Garbage is a big problem. Even with so many of us doing our bit to help out with recycling, the amount of unrecyclable and discarded plastics in the US alone comes close to 30 million tonnes annually, thanks to things like disposable coffee cups (2.5 billion of which are thrown away by Americans every year). We're looking at you, Starbucks.
Now, for the first time, researchers have found detailed evidence that bacteria in an animal's gut can safely biodegrade plastic and potentially help reduce the environmental impact of plastic in landfill and elsewhere. The animal in question? The humble mealworm – which turns out to be not so humble after all.
Researchers led by Stanford University in US and Beihang University in China found that the mealworm – the larval form of the darkling beetle – can safely subsist on a diet of Styrofoam and other kinds of polystyrene, with bacteria in the worm's gut biodegrading the plastic as part of its digestive process. The findings are significant because it was previously thought that these substances were non-biodegradable – meaning they ended up in landfill (or worse, our oceans, where they'd accumulate for decades).
"Our findings have opened a new door to solve the global plastic pollution problem," co-author Wei-Min Wu, a senior research engineer in the Department of Civil and Environmental Engineering at Stanford, said in a statement.
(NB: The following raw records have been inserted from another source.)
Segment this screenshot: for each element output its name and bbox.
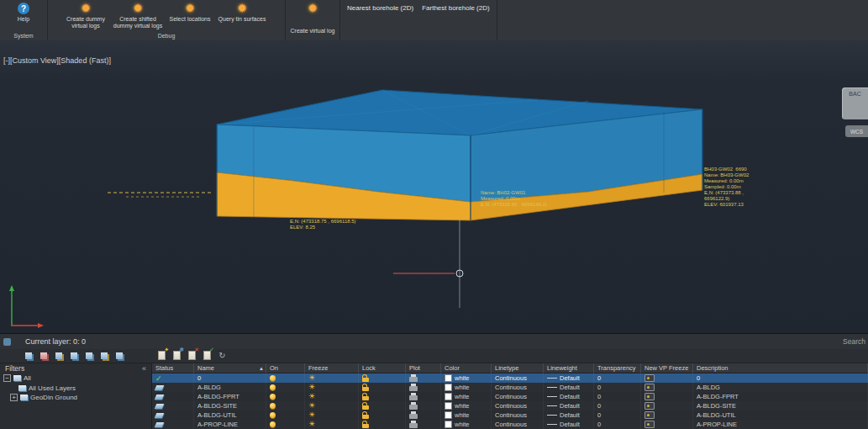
printer-plot-icon[interactable] — [409, 377, 418, 382]
layer-description-cell[interactable]: A-BLDG-SITE — [693, 401, 868, 410]
header-new-vp-freeze[interactable]: New VP Freeze — [641, 363, 693, 373]
layer-lineweight-cell[interactable]: Default — [544, 410, 594, 420]
layer-freeze-cell[interactable]: ☀ — [305, 410, 359, 420]
layer-row[interactable]: ✓ 0 ☀ white Continuous Default 0 0 — [152, 373, 868, 383]
header-name[interactable]: Name ▲ — [194, 363, 266, 373]
layer-plot-cell[interactable] — [406, 410, 441, 420]
color-swatch[interactable] — [445, 374, 452, 382]
layer-on-cell[interactable] — [266, 392, 305, 401]
layer-linetype-cell[interactable]: Continuous — [492, 392, 544, 401]
layer-on-cell[interactable] — [266, 401, 305, 410]
layer-lineweight-cell[interactable]: Default — [544, 420, 594, 429]
printer-plot-icon[interactable] — [409, 423, 418, 428]
filter-tree-item-geodin-ground[interactable]: + GeoDin Ground — [0, 393, 151, 403]
bulb-on-icon[interactable] — [270, 412, 276, 418]
new-vp-freeze-icon[interactable] — [644, 402, 655, 410]
layer-transparency-cell[interactable]: 0 — [594, 373, 641, 383]
layer-status-cell[interactable] — [152, 410, 194, 420]
layer-plot-cell[interactable] — [406, 420, 441, 429]
layer-lock-cell[interactable] — [359, 420, 406, 429]
layer-lock-cell[interactable] — [359, 383, 406, 392]
layer-freeze-icon[interactable] — [97, 350, 110, 361]
header-description[interactable]: Description — [693, 363, 868, 373]
layer-description-cell[interactable]: A-PROP-LINE — [693, 420, 868, 429]
layer-freeze-cell[interactable]: ☀ — [305, 373, 359, 383]
layer-color-cell[interactable]: white — [441, 392, 492, 401]
layer-transparency-cell[interactable]: 0 — [594, 401, 641, 410]
layer-new-vp-freeze-cell[interactable] — [641, 392, 693, 401]
set-current-layer-icon[interactable] — [201, 350, 213, 361]
layer-row[interactable]: A-BLDG-SITE ☀ white Continuous Default 0… — [152, 401, 868, 410]
layer-plot-cell[interactable] — [406, 392, 441, 401]
header-color[interactable]: Color — [441, 363, 492, 373]
layer-lineweight-cell[interactable]: Default — [544, 392, 594, 401]
unlock-icon[interactable] — [362, 405, 369, 410]
layer-name-cell[interactable]: A-BLDG-SITE — [194, 401, 266, 410]
sun-thaw-icon[interactable]: ☀ — [308, 374, 315, 382]
layer-new-vp-freeze-cell[interactable] — [641, 410, 693, 420]
layer-linetype-cell[interactable]: Continuous — [492, 383, 544, 392]
layer-lock-cell[interactable] — [359, 392, 406, 401]
create-virtual-log-button[interactable]: ✹ Create virtual log — [291, 0, 335, 34]
layer-lock-cell[interactable] — [359, 410, 406, 420]
printer-plot-icon[interactable] — [409, 414, 418, 419]
filter-tree-item-all[interactable]: − All — [0, 373, 151, 384]
viewcube-fragment[interactable]: BAC — [842, 87, 868, 119]
color-swatch[interactable] — [445, 411, 452, 419]
layer-freeze-cell[interactable]: ☀ — [305, 420, 359, 429]
sun-thaw-icon[interactable]: ☀ — [308, 402, 315, 410]
help-button[interactable]: ? Help — [18, 0, 29, 23]
layer-lineweight-cell[interactable]: Default — [544, 373, 594, 383]
layer-name-cell[interactable]: A-PROP-LINE — [194, 420, 266, 429]
printer-plot-icon[interactable] — [409, 386, 418, 391]
layer-description-cell[interactable]: 0 — [693, 373, 868, 383]
search-input[interactable]: Search — [843, 337, 865, 346]
layer-lineweight-cell[interactable]: Default — [544, 401, 594, 410]
layer-row[interactable]: A-BLDG-FPRT ☀ white Continuous Default 0… — [152, 392, 868, 401]
new-vp-freeze-icon[interactable] — [644, 421, 655, 428]
printer-plot-icon[interactable] — [409, 395, 418, 400]
layer-new-vp-freeze-cell[interactable] — [641, 401, 693, 410]
bulb-on-icon[interactable] — [270, 394, 276, 400]
header-linetype[interactable]: Linetype — [492, 363, 544, 373]
bulb-on-icon[interactable] — [270, 421, 276, 427]
farthest-borehole-button[interactable]: Farthest borehole (2D) — [419, 3, 492, 13]
new-group-filter-icon[interactable] — [37, 350, 50, 361]
tree-expander-icon[interactable]: + — [10, 394, 18, 401]
filter-tree-item-all-used-layers[interactable]: All Used Layers — [0, 384, 151, 394]
sun-thaw-icon[interactable]: ☀ — [308, 393, 315, 400]
color-swatch[interactable] — [445, 393, 452, 400]
layer-lineweight-cell[interactable]: Default — [544, 383, 594, 392]
layer-on-cell[interactable] — [266, 410, 305, 420]
new-vp-freeze-icon[interactable] — [644, 374, 655, 382]
select-locations-button[interactable]: ✹ Select locations — [167, 0, 213, 23]
layer-color-cell[interactable]: white — [441, 420, 492, 429]
layer-color-cell[interactable]: white — [441, 373, 492, 383]
layer-transparency-cell[interactable]: 0 — [594, 420, 641, 429]
new-layer-vp-frozen-icon[interactable] — [171, 350, 183, 361]
query-tin-surfaces-button[interactable]: ✹ Query tin surfaces — [214, 0, 270, 23]
layer-status-cell[interactable] — [152, 383, 194, 392]
layer-transparency-cell[interactable]: 0 — [594, 392, 641, 401]
printer-plot-icon[interactable] — [409, 405, 418, 410]
model-viewport[interactable]: [-][Custom View][Shaded (Fast)] E,N: (47… — [0, 40, 868, 333]
new-layer-icon[interactable] — [155, 350, 168, 361]
new-property-filter-icon[interactable] — [22, 350, 34, 361]
color-swatch[interactable] — [445, 384, 452, 391]
layer-lock-cell[interactable] — [359, 401, 406, 410]
layer-linetype-cell[interactable]: Continuous — [492, 410, 544, 420]
nearest-borehole-button[interactable]: Nearest borehole (2D) — [345, 3, 416, 13]
header-freeze[interactable]: Freeze — [305, 363, 359, 373]
refresh-icon[interactable]: ↻ — [216, 350, 229, 361]
sun-thaw-icon[interactable]: ☀ — [308, 411, 315, 419]
unlock-icon[interactable] — [362, 378, 369, 382]
viewport-controls-label[interactable]: [-][Custom View][Shaded (Fast)] — [3, 56, 111, 65]
layer-name-cell[interactable]: 0 — [194, 373, 266, 383]
new-vp-freeze-icon[interactable] — [644, 393, 655, 400]
layer-new-vp-freeze-cell[interactable] — [641, 420, 693, 429]
header-on[interactable]: On — [266, 363, 305, 373]
delete-layer-icon[interactable] — [186, 350, 198, 361]
layer-description-cell[interactable]: A-BLDG — [693, 383, 868, 392]
layer-isolate-icon[interactable] — [67, 350, 80, 361]
layer-name-cell[interactable]: A-BLDG-FPRT — [194, 392, 266, 401]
In the study, 100 mealworms ate between 34 and 39 milligrams of Styrofoam each day, converting about half into carbon dioxide and the other excreting the bulk of the rest as biodegraded droppings. They remained healthy on the plastic diet, and their droppings appeared to be safe for use as soil for crops.
Compared to the amount of plastic people go through every year, the mealworms' capacity to process our waste product might not sound like much, but further research could help us engineer more powerful enzymes for plastic degradation, including processing other kinds of currently impervious plastics, including polypropylene, microbeads, and bioplastics.
The researchers are also looking to find whether a marine equivalent of the mealworm may exist, as hundreds of thousands of tonnes of plastic in the world's oceans are an ongoing environmental concern.
"There's a possibility of really important research coming out of bizarre places," said Craig Criddle, a professor of civil and environmental engineering who supervised the research. "Sometimes, science surprises us. This is a shock."
The studies are published here and here in Environmental Science & Technology.